4 réflexions sur “Projet de retraite : les avocats de lâche rien.

  1. jjbey 14/01/2020 / 15h18

    Petite rectification, lors de la mise en place de la Sécurité Sociale le système a été combattu par la droite et certaines professions ont ainsi obtenu leur « indépendance » qui, au total leur a couté fort cher.

    J’ai reconnu dans les robins certains amis pour qui ce devait être la première manifestation à caractère social.
    Tant mieux si ça bouge.

    • Libres jugements 14/01/2020 / 15h27

      Merci Jean-Jacques pour cette rectification.
      Tu as parfaitement raison.

      Amicalement
      Michel

  2. bernarddominik 18/01/2020 / 14h25

    Je me demande si l’extension du régime de retraite aux non salariés ne cache pas en réalité la crainte que la transformation de nombreux salariés en micro entrepreneurs, ainsi que l’uberisation de nombreux salariés, ne pose à terme un grave problème social: tous ces non cotisants risqueraient de se trouver sans pension de retraite, et d’autre part la baisse du salariat risquerait de fragiliser sa propre retraite.

    L’évolution de la société engagée par Macron risque fort de devenir explosive, ce que ne veut pas le patronat, qui a besoin de paix sociale et de consommateurs.
    Ainsi en mettant dans le même sac salariés professions libérales et indépendants, tout le monde cotise et tout le monde aura sa pension, peut-être faible, mais qui assure le minimum vital pour la paix sociale.

    Les avocats ont actuellement un ratio cotisants/retraités de 4,5 pour 1, ce qui explique la « richesse » de leur caisse, mais quand tous ces avocats vont partir à la retraite, tienne prouve que ce ratio leur reste aussi favorable (il faudrait quadrupler en 25 ans le nombre d’avocats), comment leur caisse financera les pensions?
    L’égoïsme est toujours un calcul à court terme.

    • Libres jugements 18/01/2020 / 15h22

      Bonjour Bernard,

      Me permettra tu de mettre deux commentaires (ou réflexions-questionnements) à tes commentaires.
      Sur la première partie qui concerne le « salariat » du système lié au statut d’auto entrepreneur. Une bien juste réflexion contenue dans ton texte.
      par contre la deuxième partie concernant les avocats professions libérales et indépendants, (auquel il faudrait ajouter toutes les professions du domaine agricole), il faut se rappeler que lors de la constitution des régimes de sécurité sociale retraite en 1945/46, la droite alors entendait laisser libre gestion à leur future retraite, à toutes ces catégories socioprofessionnelle.
      Si l’on prend cet état voulu en clamé d’indépendance, il faut dans le même temps se poser la question des raisons de la volonté d’inclure par le gouvernement, la totalité des multiples régimes de retraite antérieures en une seule et unique entité de retraite dite universelle. Et là, la réalité saute au yeux même des plus aveugles, obtus, ou suiveur du gouvernement c’est de donner la possibilité aux fonds de pension telle que BlackRock (dont le directeur France a été reçu en grande pompe par Macron) de supplanter à terme l’obligation par les entreprises de régler la part cotisation patronale et de récolter en transition temporaire la part salariale, constituant à la fois un travail supplémentaire d’écriture aux entreprises, mais aussi disparaissant trop souvent lors de faillite plus ou moins volontaire ou dans la revente d’entreprise à l’international, ou déplacement de siège. C’est une manière comme une autre de faire baisser le coût du travail effectué sur le sol français, en supprimant dans l’avenir l’obligation de contribution patronale à une part de retraite.

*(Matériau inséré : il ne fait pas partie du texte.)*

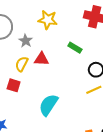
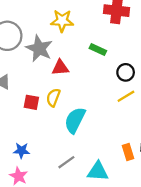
gray star: (26, 41) -> (39, 48), size x1.6
yellow semicircle: (22, 64) -> (53, 97), moved

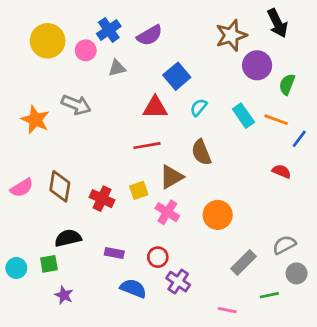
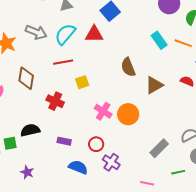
cyan semicircle: (199, 107) -> (65, 34), moved, size x1.6
red line: (147, 146) -> (63, 62), moved
brown triangle: (171, 177) -> (154, 85), moved
brown diamond: (60, 186) -> (26, 78), moved
yellow square: (139, 190) -> (82, 82), moved
orange circle: (218, 215) -> (128, 114), moved
green square: (49, 264) -> (10, 143), moved

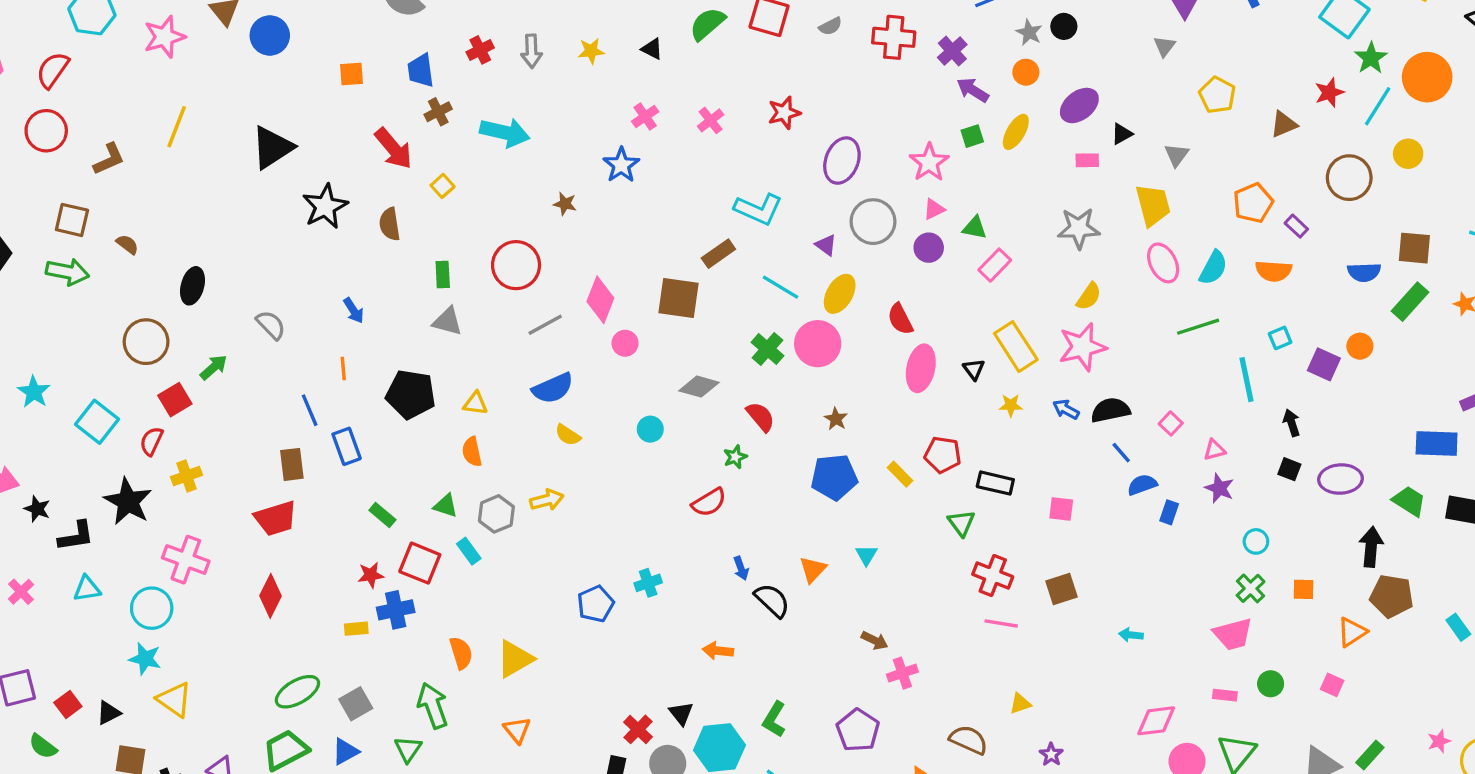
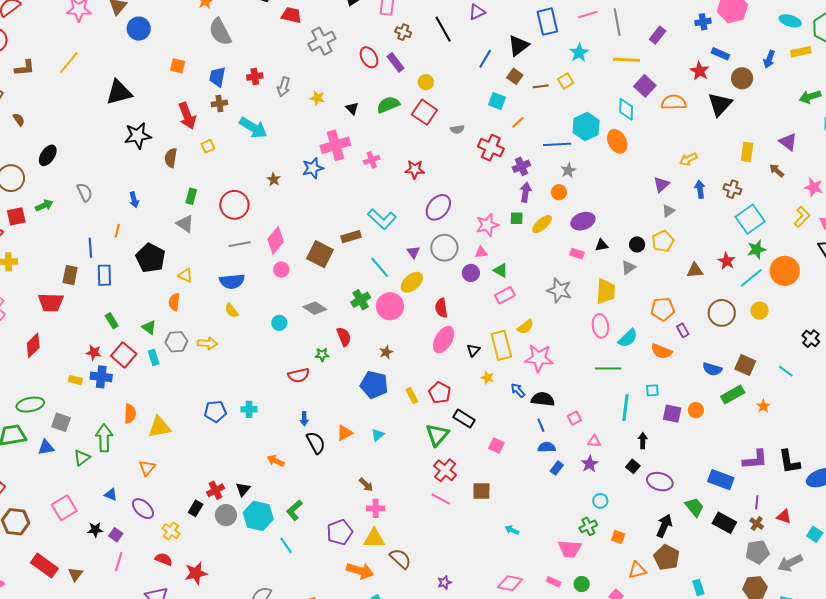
black circle: (1064, 26) -> (637, 244), moved
gray triangle: (1164, 46) -> (668, 211), moved
purple arrow: (973, 90) -> (526, 192), turned 48
red star: (1329, 93) -> (727, 261), turned 30
pink cross: (645, 117) -> (335, 145), size x1.8
yellow semicircle: (1089, 296) -> (525, 327), moved
purple square: (1324, 364) -> (672, 414), turned -30
green triangle: (961, 523) -> (437, 435), size x1.4
gray square: (356, 704) -> (61, 422), turned 30
yellow triangle: (1020, 704) -> (374, 538), moved, size x1.6

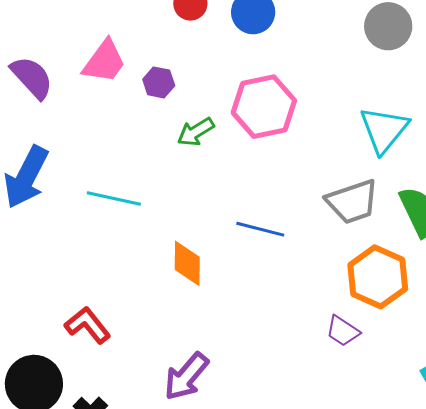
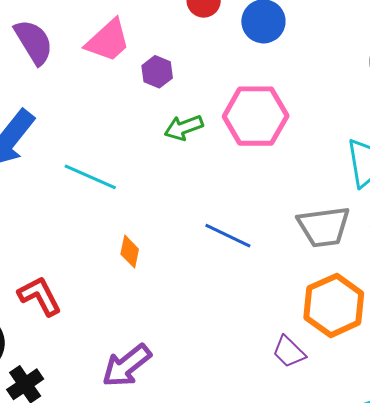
orange diamond: (187, 263) -> (130, 252), moved, size x0.7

      Sauf que, en mettant le doigt dans l’engrenage, bien évidemment c’est également les parts patronales dévolues à la sécurité sociale, au veuvage qui est visé à terme ainsi les entreprises n’auraient plus qu’à régler selon leur volonté dans des termes de contrat très adaptés depuis les lois El Khomri en faveur du patronat, d’autant que le recours aux prud’hommes sans être inexistant relève maintenant un parcours du combattant.

      Quoi qu’on puisse en dire c’est que même l’asservissement du salarié qui est inclus dans les destructions progressives de ce qui faisait la fierté de la France des régimes de protection des salariés à tous les niveaux.

      Bien évidemment je te le concède Bernard ce n’est que mon avis et comme dit l’autre j’y souscrit… même n’est-ce pas petit à petit l’esprit de bien des Français pressurés.